前頭側頭型認知症(ピック病が含まれる)を患う中村成信さんのご著書「ぼくが前を向いて歩く理由」を以前ご紹介しました。

2012年5月2日3日の読売新聞で中村さんのことが記事になりました。
中村さんのご本の要約のような内容になっています。

  [本人の思い]中村成信さん(上)「万引き」で病気に気づく
  (記事は「ヨミドクター」を)

  [本人の思い]中村成信さん(下)戸惑い、つらさ…経験を伝える
  (記事はこちら


ピック病は、ネットや本で症状を調べると「万引き」を筆頭に、反社会的な行動を示す言葉がズラズラ並んでいます。
しかし中村さんも書かれていますが、その言葉から想像する「邪悪な行為」と本人の意識とは、かなりズレがあります。
中村さん自身、盗んだ記憶はなく、冤罪だと確信していました。

症状の書き方には、配慮がなされるべきだと私は思います。
症状を隠せという意味ではありません。
何の説明もなく、ただ単に反社会的な症状を並べれば、人には、誤解と偏見を、本人と家族には、耐え難い苦痛を与えるだけだと思うからです。

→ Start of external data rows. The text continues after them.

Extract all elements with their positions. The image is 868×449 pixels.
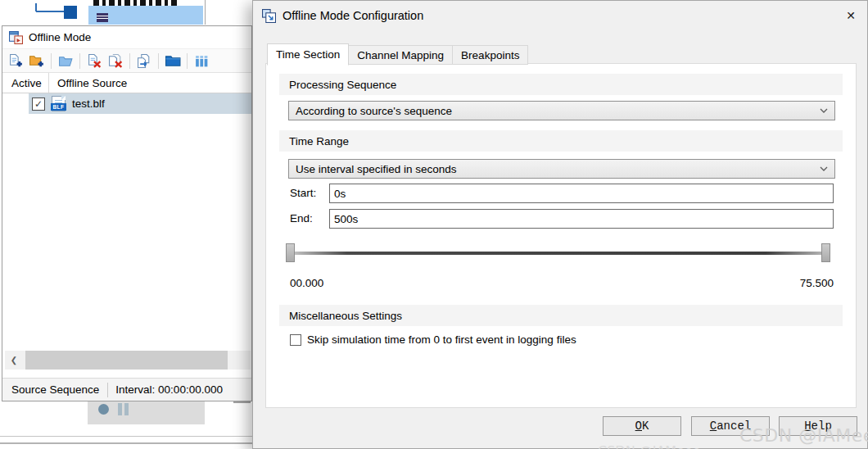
toolbar-separator bbox=[129, 53, 130, 69]
tab-bar: Time Section Channel Mapping Breakpoints bbox=[267, 43, 528, 65]
toolbar-separator bbox=[79, 53, 80, 69]
row-indent bbox=[2, 93, 29, 114]
status-interval: Interval: 00:00:00.000 bbox=[108, 383, 223, 396]
start-label: Start: bbox=[290, 187, 316, 199]
blf-badge: BLF bbox=[51, 103, 66, 111]
remove-all-icon[interactable] bbox=[106, 52, 124, 70]
end-input[interactable] bbox=[329, 209, 834, 229]
panel-status-bar: Source Sequence Interval: 00:00:00.000 bbox=[2, 378, 251, 401]
tab-channel-mapping[interactable]: Channel Mapping bbox=[349, 45, 453, 65]
status-mode: Source Sequence bbox=[2, 383, 107, 396]
column-header-row: Active Offline Source bbox=[2, 73, 251, 93]
horizontal-scrollbar[interactable]: ❮ bbox=[5, 351, 251, 370]
active-checkbox[interactable]: ✓ bbox=[32, 98, 45, 111]
toolbar-separator bbox=[187, 53, 188, 69]
range-end-label: 75.500 bbox=[800, 277, 834, 289]
blf-file-icon: BLF bbox=[52, 96, 66, 111]
time-section-tab-panel: Processing Sequence According to source'… bbox=[265, 63, 857, 408]
skip-simulation-checkbox[interactable] bbox=[290, 334, 301, 346]
background-divider bbox=[0, 442, 252, 444]
csdn-watermark: CSDN @IAMeee bbox=[739, 425, 868, 446]
columns-icon[interactable] bbox=[192, 52, 210, 70]
ok-button[interactable]: OK bbox=[603, 416, 681, 436]
close-icon[interactable]: ✕ bbox=[843, 7, 859, 24]
diagram-connector-line bbox=[36, 11, 65, 12]
offline-mode-configuration-dialog: Offline Mode Configuration ✕ Time Sectio… bbox=[252, 0, 868, 449]
panel-toolbar bbox=[2, 48, 251, 73]
offline-mode-panel: Offline Mode bbox=[2, 25, 252, 401]
dropdown-value: Use interval specified in seconds bbox=[296, 163, 457, 175]
offline-mode-icon bbox=[9, 30, 23, 44]
clipped-text-fragment bbox=[93, 0, 179, 6]
processing-sequence-header: Processing Sequence bbox=[279, 74, 843, 95]
tab-time-section[interactable]: Time Section bbox=[267, 43, 349, 66]
table-row[interactable]: ✓ BLF test.blf bbox=[2, 93, 251, 114]
dialog-title: Offline Mode Configuration bbox=[283, 9, 423, 22]
panel-title: Offline Mode bbox=[29, 31, 91, 43]
background-divider bbox=[0, 436, 252, 437]
source-file-name: test.blf bbox=[72, 98, 105, 110]
processing-sequence-dropdown[interactable]: According to source's sequence bbox=[288, 101, 835, 120]
chevron-down-icon bbox=[820, 108, 828, 113]
dropdown-value: According to source's sequence bbox=[296, 105, 452, 117]
csdn-watermark-fragment: CSDN @IAMeee bbox=[598, 443, 701, 449]
tab-breakpoints[interactable]: Breakpoints bbox=[453, 45, 528, 65]
column-header-active[interactable]: Active bbox=[2, 73, 49, 93]
time-range-dropdown[interactable]: Use interval specified in seconds bbox=[288, 159, 835, 179]
panel-titlebar: Offline Mode bbox=[2, 26, 251, 48]
folder-icon[interactable] bbox=[164, 52, 182, 70]
time-range-slider-track bbox=[293, 252, 830, 255]
chevron-down-icon bbox=[820, 166, 828, 171]
start-input[interactable] bbox=[329, 184, 834, 203]
slider-handle-left[interactable] bbox=[286, 243, 295, 262]
scroll-left-arrow-icon[interactable]: ❮ bbox=[5, 356, 23, 365]
add-file-icon[interactable] bbox=[7, 52, 25, 70]
node-table-icon bbox=[97, 13, 108, 22]
dialog-icon bbox=[262, 9, 276, 23]
skip-simulation-label: Skip simulation time from 0 to first eve… bbox=[307, 333, 576, 346]
selected-node-box bbox=[88, 6, 203, 25]
pause-icon bbox=[118, 403, 122, 415]
dialog-titlebar: Offline Mode Configuration bbox=[253, 1, 867, 30]
add-folder-icon[interactable] bbox=[28, 52, 46, 70]
range-start-label: 00.000 bbox=[290, 277, 323, 289]
copy-file-icon[interactable] bbox=[135, 52, 153, 70]
network-node-square bbox=[64, 6, 77, 19]
time-range-header: Time Range bbox=[279, 130, 843, 152]
record-dot-icon bbox=[98, 404, 109, 415]
toolbar-separator bbox=[158, 53, 159, 69]
scrollbar-thumb[interactable] bbox=[25, 351, 228, 370]
selected-source-row[interactable]: ✓ BLF test.blf bbox=[29, 93, 251, 114]
toolbar-separator bbox=[51, 53, 52, 69]
remove-file-icon[interactable] bbox=[85, 52, 103, 70]
end-label: End: bbox=[290, 212, 313, 224]
pause-icon bbox=[124, 403, 129, 415]
slider-handle-right[interactable] bbox=[821, 243, 830, 262]
background-panel-border bbox=[205, 0, 206, 25]
column-header-offline-source[interactable]: Offline Source bbox=[49, 77, 127, 89]
miscellaneous-settings-header: Miscellaneous Settings bbox=[279, 305, 843, 326]
open-folder-icon[interactable] bbox=[57, 52, 75, 70]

私も父がピック病と診断され、そうした症状を読んだ時、絶望以外の何も感じませんでした。
けれども実際には、書かれたことと現実の姿の間に確かに距離があるのです。
ピック病の方を他に知っている訳ではありませんが、彼らは、決して反社会的な人間ではありません。

(私には、父が本当にピック病なのかどうか、今もわかりません。しかし中村さんのご本を読んだ時に、父との共通点が多いと思いました。深刻な場面であっけらかんとしているところなどは、特に。)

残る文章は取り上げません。